140話 つうか、なんだ?! 偽って?
こうしてやっとのことで、ユタンちゃん専用モビルスーツ……おっと、違った……ユタンちゃん専用妖精モデルシューズの製作が開始されたというわけだ。
もし仮に色が赤にできるのだったなら、是が非でも、ここは三倍速を期待したいところだ。
黒だと三人必要になるし、青だとビール腹だし、白とかオレンジとかだと、もう普通の人には伝わらなさそうだしな。
あぁ~あ、また見てぇ……ガンダ△、特にファーストGとか逆襲のSとか、なんかの拍子に見たくなるな。くぅ、もう無理なのか、もう異世界では……。
郷愁に浸ってばかりもいられないし、次、行こう。
とはいえ、結構な数の靴屋を聞き回ってたから、もう時間的な余裕がそれほどないんだが。
でも、ホテルでもらった地図でちょっと気になったことが……。
そう思って地図を何度も見返していたら……大変なことが判明した。
と言っても、地図に書いていることではなく……いや、地図に書いてはあるんだけど、その内容ではなく、文字……そう文字のことだ。
……う~ん、ちょっと……恥ずかしい。今まで気が付かなかったなんて。
えっと、えっちなこととかではなくて、その……読めちゃいました文字が……もちろん俺ではなく、スプライトさんが。
そうなんだよね。スプライトは何気に文字が読めるみたいなんすわ。
俺の勝手な思い込みから、妖精は人族の文字が読めないと勘違いしていただけで。
どうやら多少の方言的な違いとか、時代的な違いとかはあっても、元々が共通言語だそうで、大した違いはないのだとか……。
そういえば、初めて魔導書を見て、俺が文字読めないとわかったときにも、散々馬鹿にしてきたくらいだったもんな。
あのときは単に悪戯好きで、からかってきてるだけだと勘違いしていたけど。
そっかぁ、文字読めたのかぁ……なんだかなぁ。
そうとわかれば、早速、先ほどから気になってた疑問をぶつけてみよう。
「なあ、スプライト。これって通りの名称だよな?」
「えっ、どれっ!? ええ、そうね。それがどうかしたの?」
「いや、だって、これと、それと、ここも、後はこれなんかも、俺には全部同じ文字に見えるんだけど」
「ええ、そうよ。だって同じ単語だし、一緒よ。あれっ!? え、変ねぇ?」
「だろうっ? おかしいんだよ、この地図。

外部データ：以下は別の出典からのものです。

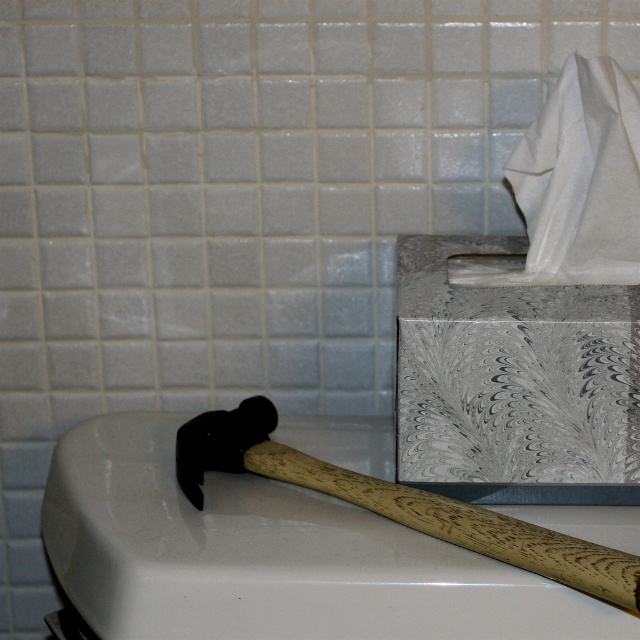 Question: Among these points, which one is nearest to the camera?

Choices:
 (A) (452, 529)
 (B) (554, 308)

Answer: (A)

Question: Which object appears closest to the camera in this image?

Choices:
 (A) wooden textured hammer at lower left
 (B) white marbled tissue at upper right

Answer: (A)

Question: Can you confirm if white marbled tissue at upper right is positioned below wooden textured hammer at lower left?

Choices:
 (A) yes
 (B) no

Answer: (B)

Question: Among these objects, which one is farthest from the camera?

Choices:
 (A) wooden textured hammer at lower left
 (B) white marbled tissue at upper right

Answer: (B)

Question: Is white marbled tissue at upper right behind wooden textured hammer at lower left?

Choices:
 (A) yes
 (B) no

Answer: (A)

Question: Does white marbled tissue at upper right have a lesser width compared to wooden textured hammer at lower left?

Choices:
 (A) no
 (B) yes

Answer: (B) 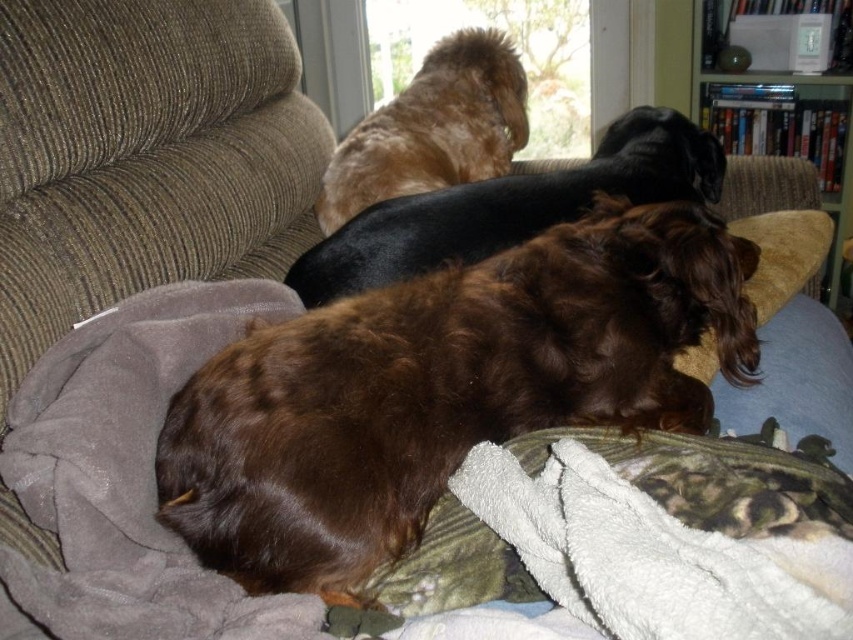 Question: Does brown fuzzy dog at center appear over shiny brown fur at upper center?

Choices:
 (A) yes
 (B) no

Answer: (B)

Question: Which point is closer to the camera taking this photo?

Choices:
 (A) (457, 268)
 (B) (296, 260)
 (C) (476, 35)

Answer: (A)

Question: Estimate the real-world distances between objects in this image. Which object is closer to the shiny black dog at center?

Choices:
 (A) wooden bookshelf at upper right
 (B) shiny brown fur at upper center

Answer: (B)

Question: Does shiny black dog at center appear on the right side of shiny brown fur at upper center?

Choices:
 (A) yes
 (B) no

Answer: (A)

Question: Can you confirm if brown fuzzy dog at center is wider than shiny brown fur at upper center?

Choices:
 (A) no
 (B) yes

Answer: (B)

Question: Which of these objects is positioned closest to the wooden bookshelf at upper right?

Choices:
 (A) shiny brown fur at upper center
 (B) brown fuzzy dog at center
 (C) shiny black dog at center

Answer: (A) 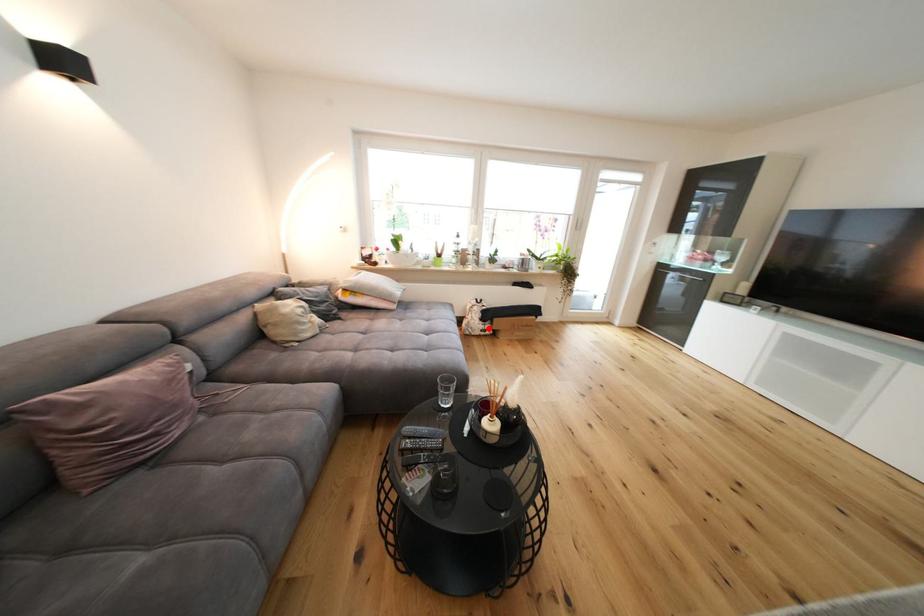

通りの名前だけは結構間違ってるんだよ」
「ちょっと、貸して! ……んっ?! あぁ、そういうこと!! わかったわ。違うわよ、間違ってなんかないの、この地図自体は……たぶん」
「なんだよっ!? たぶんって」
「えっとね。それは──」
スプライトが言うには、通りの名前は似ているが、ちょっとだけ違うそうだ。
とはいえ、俺が指摘した単語はまったく一緒で「パインフルーツ通り」という綴りであった。
これが【パインフルーツ通り】から始まって、【南パインフルーツ通り】、【北パインフルーツ通り】、【東パインフルーツ通り】、【西パインフルーツ通り】、【中央パインフルーツ通り】、【新パインフルーツ通り】、【真パインフルーツ通り】とか、【偽パインフルーツ通り】とか、とにかくパインフルーツの大安売り……つうか、なんだ?! 【偽パインフルーツ通り】の偽って?
まあ、余程、パイナップルがよく採れる地なんだろうということはわかった。
そう思って、果物屋らしき店を二軒ほど覗いてみたものの、ちょっと見た限りでは、パインフルーツらしき物を見つけることができなかった。
スプライトにも協力してもらうために、どういった果物かの説明をした。そのせいもあってか、二人とも興味が湧き、今では食べたそうな表情を浮かべたり、時折生唾を飲んだりしている。
なんとか探し出して、食べさせてあげたいんだけど……。
くそっ、嫌だが、仕方ねえか!? やはり奴らに訊くのが早いかぁ。
やだなぁ、絶対、奴らを喜ばせちゃうのはわかりきってるのに……でも、うちのお嬢さん方を喜ばす方が最優先だから、ここはしょうがない。
「おーい! ちょっと、すんません。アンバサダーの人、ちょっといい?」
「なんだぁ、事件すかぁ? あんたを捕まえればいいんすかぁ?」
やっぱりな。こいつら、さっきからずっとスプライトのこと、ちらちら見てたから、嫉妬してるんじゃないかとは思ってたけど、あからさまだな……本当、こんな連中に治安任せてて、大丈夫なん?
これでも、まあ、ごろつきよりは、ましってことなのか?
それとも、ごろつきに定職を与えて、監視してる体なのかもな。